La tendenza all’immobilismo di questo paese è il prodotto degli interessi di ceti e gruppi che fino ad ora hanno opposto resistenza alla storia. Ecco perché il succedersi di governi tecnocratici rappresenta il giudizio sulla storia, non solo degli ultimi decenni, di questo paese.

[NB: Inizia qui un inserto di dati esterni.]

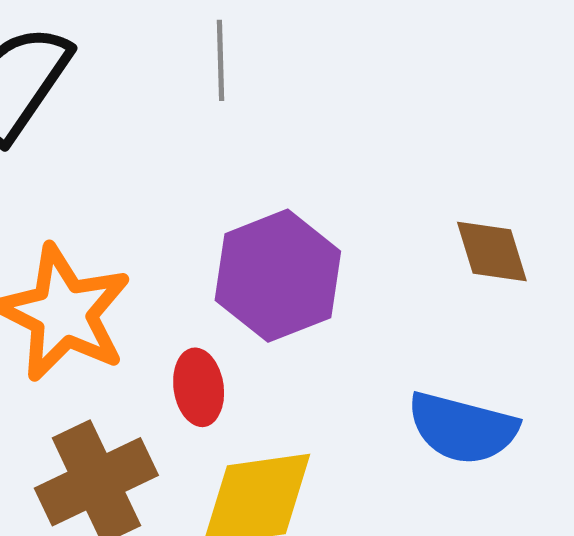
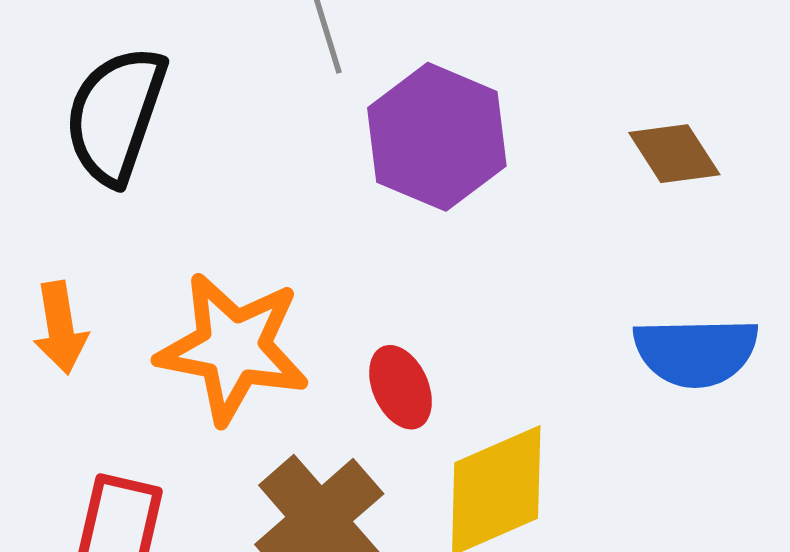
purple hexagon: (278, 276) -> (437, 137), moved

Possiamo davvero immaginare una seria riforma fiscale laddove quasi la metà dei contribuenti dichiara meno di 15.000 d’imponibile e versa il 4,2% dell’Irpef totale? Tutta gente che vota e non si farà convinta che pagare le tasse è dovuto e giusto.

Credere in una seria riforma della giustizia contro il volere del partito trasversale dei prescritti e la casta dei magistrati? Gente di panza e di sostanza.

Illuderci che sarà possibile riformare strutturalmente la pubblica amministrazione laddove non ci sono riusciti i governi, quantomeno quelli dell’ultimo millennio? Riformare l’inamovibilità e revocare alcuni “diritti acquisiti” scatenerebbe la guerriglia.

Draghi non si propone rivoluzioni, non è un velleitario, e sa che i rapporti di forza nella società sono la misura di tutto, del compimento e del non compimento. Impossibile un livello d’intervento superiore. La posta in palio non è lo stravolgimento di tali rapporti di forza. Sarebbe oltretutto un suicidio politico personale in vista di altri orizzonti.

È altresì ben conscio della volontà dei partiti di ripiegare e ripararsi momentaneamente dietro il suo nome. Il suo ministero potrà fare qualcosa con ciò che resta, nelle sue forme profondamente degradate, di questo paese. Con la differenza, almeno negli intenti, di farlo in modo decente. Sempre se glielo consentiranno, questione tutt’altro che scontata.